• [Work task]: Your response should consist of the entries below, reproduced exactly and without their images.

Saved entries
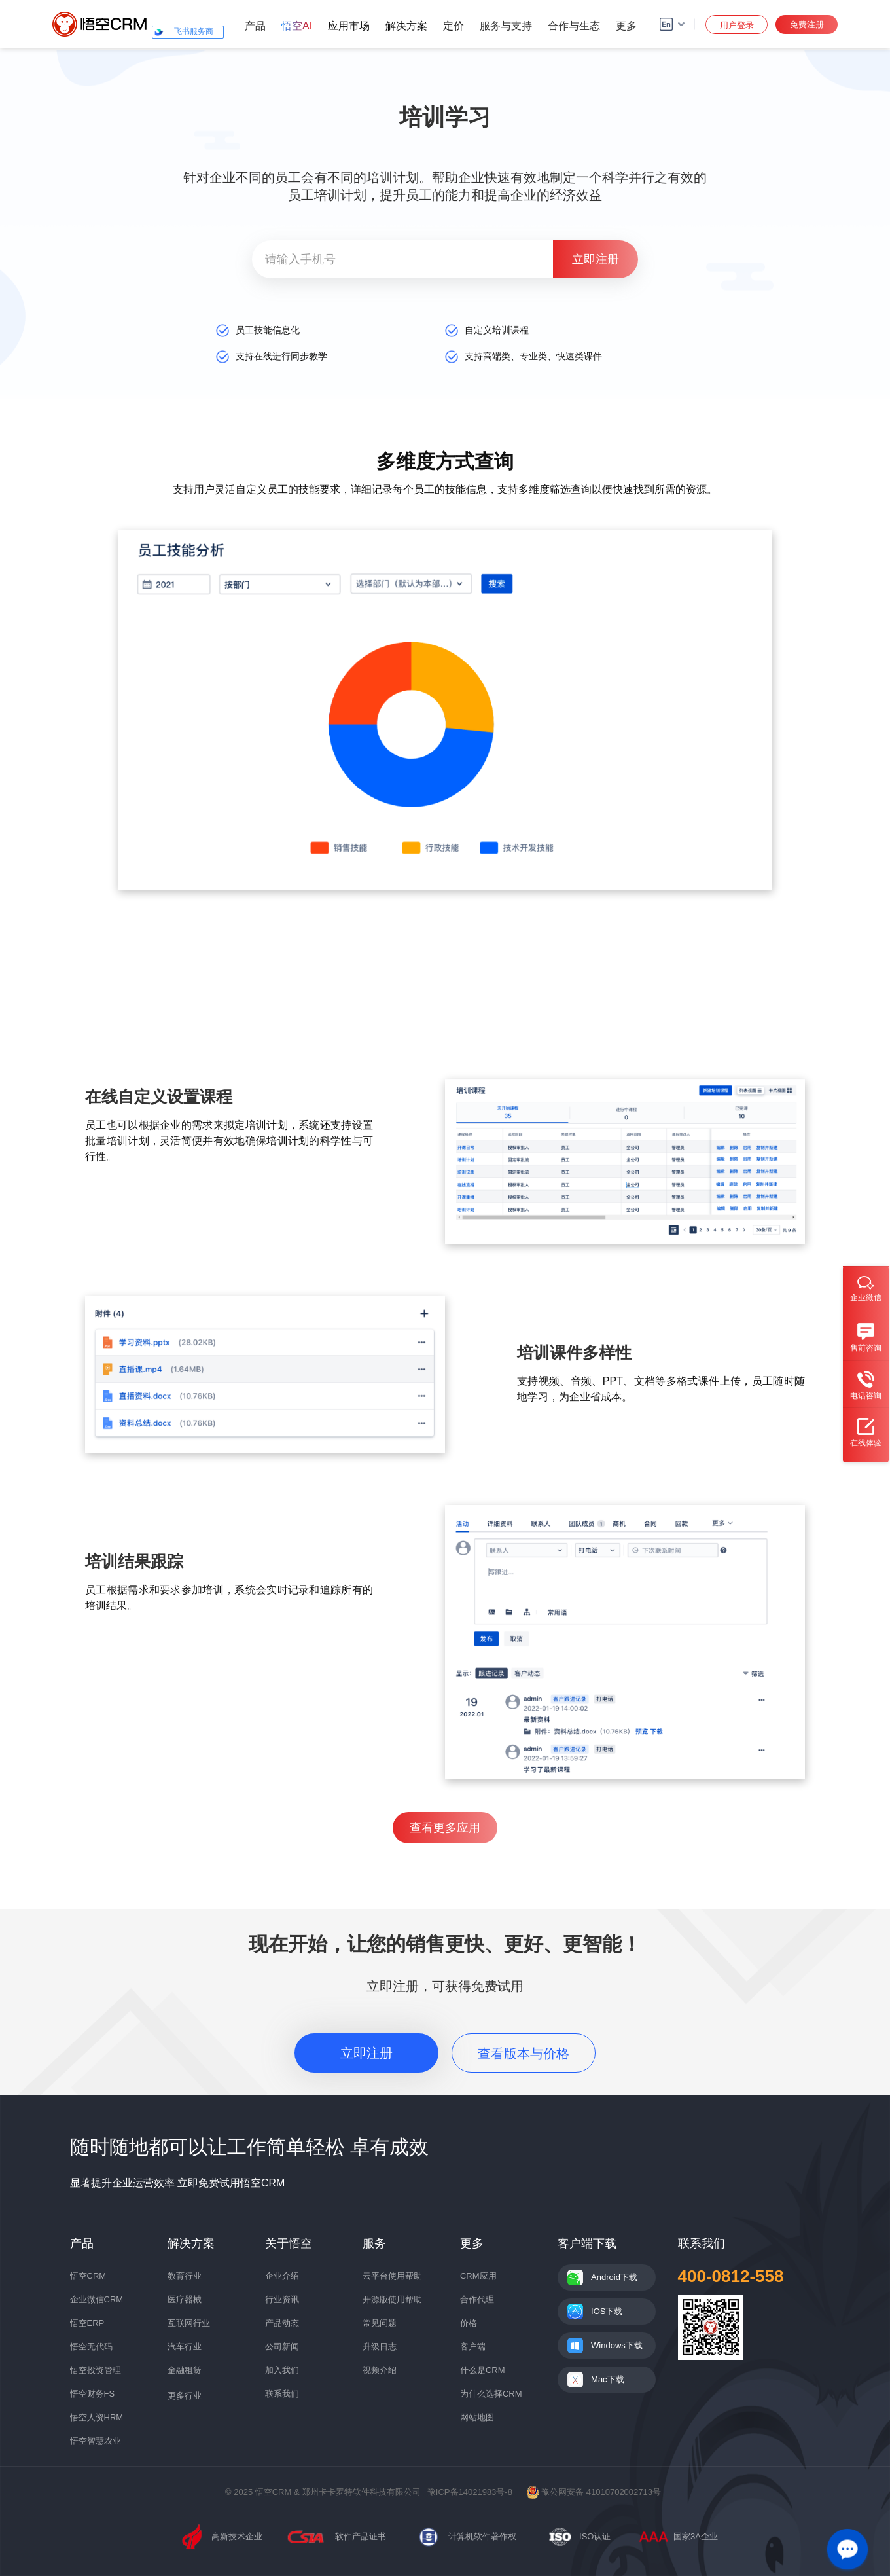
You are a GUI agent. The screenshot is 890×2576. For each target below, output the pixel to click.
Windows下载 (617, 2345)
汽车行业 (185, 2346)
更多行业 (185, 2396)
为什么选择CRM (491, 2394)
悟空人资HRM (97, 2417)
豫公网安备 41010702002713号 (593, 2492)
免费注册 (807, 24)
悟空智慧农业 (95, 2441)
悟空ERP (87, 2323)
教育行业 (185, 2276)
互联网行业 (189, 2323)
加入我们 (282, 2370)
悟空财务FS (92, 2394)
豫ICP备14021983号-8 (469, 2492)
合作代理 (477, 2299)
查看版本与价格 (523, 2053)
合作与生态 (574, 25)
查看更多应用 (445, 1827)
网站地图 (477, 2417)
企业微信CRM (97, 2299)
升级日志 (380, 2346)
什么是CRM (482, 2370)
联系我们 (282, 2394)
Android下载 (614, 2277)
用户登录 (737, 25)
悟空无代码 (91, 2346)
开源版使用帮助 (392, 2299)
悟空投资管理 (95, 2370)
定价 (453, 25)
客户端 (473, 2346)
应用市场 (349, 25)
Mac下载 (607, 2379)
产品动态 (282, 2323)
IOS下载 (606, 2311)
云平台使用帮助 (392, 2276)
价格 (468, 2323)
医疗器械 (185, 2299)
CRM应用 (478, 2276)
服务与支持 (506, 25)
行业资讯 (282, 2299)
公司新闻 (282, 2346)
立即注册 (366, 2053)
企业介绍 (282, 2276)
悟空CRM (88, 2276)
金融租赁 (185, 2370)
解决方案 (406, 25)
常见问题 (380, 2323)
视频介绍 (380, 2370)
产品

• [Finished exercise]:
You are a GUI agent. The screenshot is 890×2576. For each target below, output the pixel to click.
Windows下载 (617, 2345)
汽车行业 (185, 2346)
更多行业 (185, 2396)
为什么选择CRM (491, 2394)
悟空人资HRM (97, 2417)
豫公网安备 41010702002713号 (593, 2492)
免费注册 (807, 24)
悟空智慧农业 (95, 2441)
悟空ERP (87, 2323)
教育行业 (185, 2276)
互联网行业 (189, 2323)
加入我们 (282, 2370)
悟空财务FS (92, 2394)
豫ICP备14021983号-8 (469, 2492)
合作代理 (477, 2299)
查看版本与价格 (523, 2053)
合作与生态 (574, 25)
查看更多应用 (445, 1827)
网站地图 (477, 2417)
企业微信CRM (97, 2299)
升级日志 (380, 2346)
什么是CRM (482, 2370)
联系我们 (282, 2394)
Android下载 (614, 2277)
用户登录 (737, 25)
悟空无代码 (91, 2346)
开源版使用帮助 (392, 2299)
悟空投资管理 (95, 2370)
定价 (453, 25)
客户端 (473, 2346)
应用市场 (349, 25)
Mac下载 (607, 2379)
产品动态 (282, 2323)
IOS下载 (606, 2311)
云平台使用帮助 (392, 2276)
价格 (468, 2323)
医疗器械 (185, 2299)
CRM应用 (478, 2276)
服务与支持 (506, 25)
行业资讯 (282, 2299)
公司新闻 (282, 2346)
立即注册 (366, 2053)
企业介绍 (282, 2276)
悟空CRM (88, 2276)
金融租赁 (185, 2370)
解决方案 (406, 25)
常见问题 (380, 2323)
视频介绍 (380, 2370)
产品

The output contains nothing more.